[Records from a collection]
((

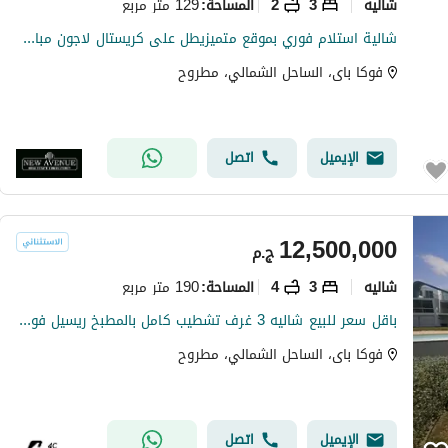
شاليه
3
2
129 متر مربع
المساحة
:
شالية استلام فوري بموقع متميزيطل على كريستال لاجون مباشرفي فوكا باى راس الحكمة شركة تطوير مصر- Fouka bay
فوكا باى، الساحل الشمالي، مطروح
الإيميل
اتصل
12,500,000
ج.م
شاليه
3
4
190 متر مربع
المساحة
:
باقل سعر للبيع شاليه 3 غرف تشطيب كامل بالمطبخ ريسيل فوري في فوكا باي الساحل الشمالي بتقسيمه خاصه جاهز للمعاينه و السكن
فوكا باى، الساحل الشمالي، مطروح
الإيميل
اتصل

))

EXERCISE » Show me every line of the entries above that holds "فوري".

RESULT OF THE EXERCISE »
شالية استلام فوري بموقع متميزيطل على كريستال لاجون مباشرفي فوكا باى راس الحكمة شركة تطوير مصر- Fouka bay
باقل سعر للبيع شاليه 3 غرف تشطيب كامل بالمطبخ ريسيل فوري في فوكا باي الساحل الشمالي بتقسيمه خاصه جاهز للمعاينه و السكن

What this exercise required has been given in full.